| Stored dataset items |
--------------------------------------------------
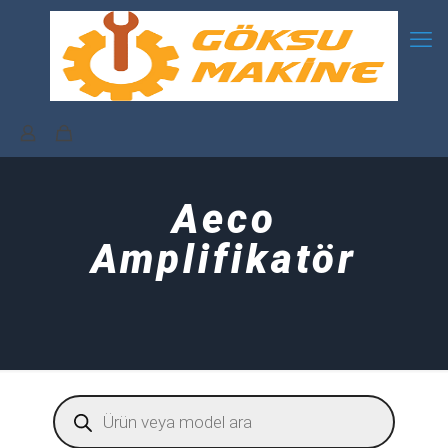
Aeco
Amplifikatör
Products
search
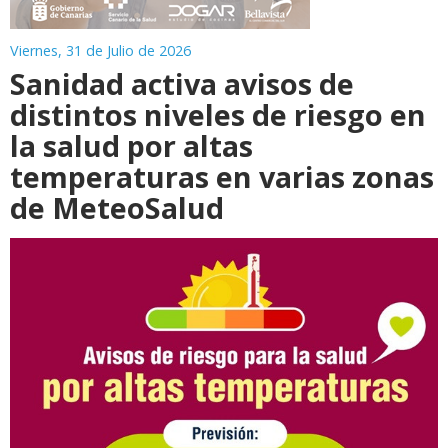
Viernes, 31 de Julio de 2026
Sanidad activa avisos de
distintos niveles de riesgo en
la salud por altas
temperaturas en varias zonas
de MeteoSalud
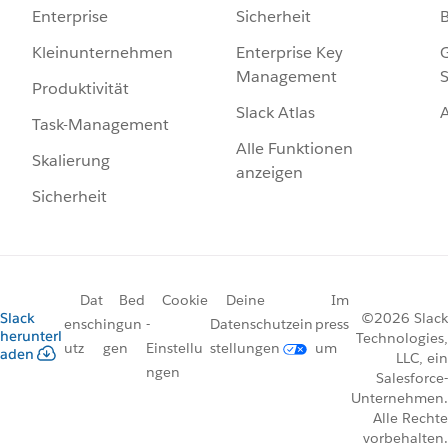
Sicherheit
Enterprise
Enterprise Key
G
Kleinunternehmen
Management
S
Produktivität
Slack Atlas
Task-Management
Alle Funktionen
Skalierung
anzeigen
Sicherheit
Dat
Bed
Cookie
Deine
Im
Slack
©2026 Slack
ensch
ingun
-
Datenschutzein
press
herunterl
Technologies,
utz
gen
Einstellu
stellungen
um
aden
LLC, ein
ngen
Salesforce-
Unternehmen.
Alle Rechte
vorbehalten.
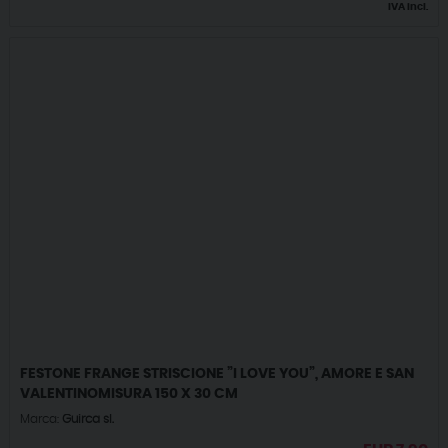
IVA incl.
FESTONE FRANGE STRISCIONE ”I LOVE YOU”, AMORE E SAN
VALENTINOMISURA 150 X 30 CM
Marca:
Guirca sl.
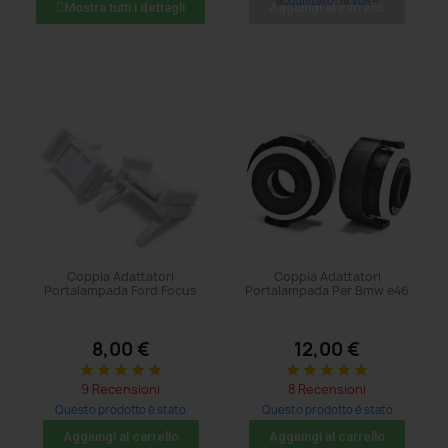
acquistato: 14 volte
acquistato: 14 volte
Mostra tutti i dettagli
Aggiungi al carrello
Coppia Adattatori
Coppia Adattatori
Portalampada Ford Focus
Portalampada Per Bmw e46
8,00 €
12,00 €
star
star
star
star
star
star
star
star
star
star
9 Recensioni
8 Recensioni
Questo prodotto è stato
Questo prodotto è stato
acquistato: 5 volte
acquistato: 11 volte
Aggiungi al carrello
Aggiungi al carrello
--------------------------------------------------
| Problem requirements |
If the records contain pictures, skip them, and transcribe exactly every line from the one with "Datenschutzein" through the last line.

| Answer box |
Datenschutzein
press
herunterl
Technologies,
utz
gen
Einstellu
stellungen
um
aden
LLC, ein
ngen
Salesforce-
Unternehmen.
Alle Rechte
vorbehalten.
IVA incl.
FESTONE FRANGE STRISCIONE ”I LOVE YOU”, AMORE E SAN
VALENTINOMISURA 150 X 30 CM
Marca:
Guirca sl.
acquistato: 14 volte
acquistato: 14 volte
Mostra tutti i dettagli
Aggiungi al carrello
Coppia Adattatori
Coppia Adattatori
Portalampada Ford Focus
Portalampada Per Bmw e46
8,00 €
12,00 €
star
star
star
star
star
star
star
star
star
star
9 Recensioni
8 Recensioni
Questo prodotto è stato
Questo prodotto è stato
acquistato: 5 volte
acquistato: 11 volte
Aggiungi al carrello
Aggiungi al carrello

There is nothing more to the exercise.